→ WHAT YOU NEED TO DO
Search the records for "Hiland". Copy every line where it appears.

→ GIVEN RECORDS

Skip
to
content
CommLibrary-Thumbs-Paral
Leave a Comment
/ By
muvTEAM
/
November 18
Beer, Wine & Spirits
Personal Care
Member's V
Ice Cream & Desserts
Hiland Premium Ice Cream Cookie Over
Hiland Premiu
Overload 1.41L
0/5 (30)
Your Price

---

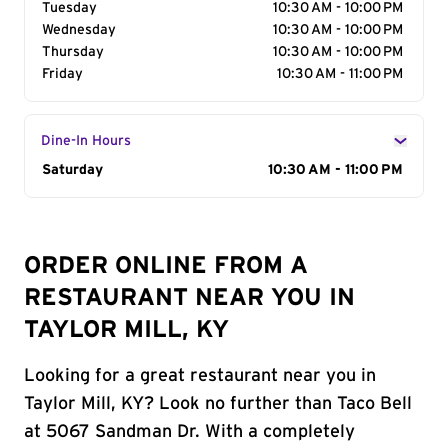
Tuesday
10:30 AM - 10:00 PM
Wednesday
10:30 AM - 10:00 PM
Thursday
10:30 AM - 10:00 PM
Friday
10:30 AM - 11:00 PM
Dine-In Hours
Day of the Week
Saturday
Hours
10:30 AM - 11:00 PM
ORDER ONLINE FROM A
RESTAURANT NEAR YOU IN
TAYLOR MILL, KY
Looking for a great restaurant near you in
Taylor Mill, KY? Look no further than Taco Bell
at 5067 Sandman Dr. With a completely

→ REPLY TO THE TASK
Hiland Premium Ice Cream Cookie Over
Hiland Premiu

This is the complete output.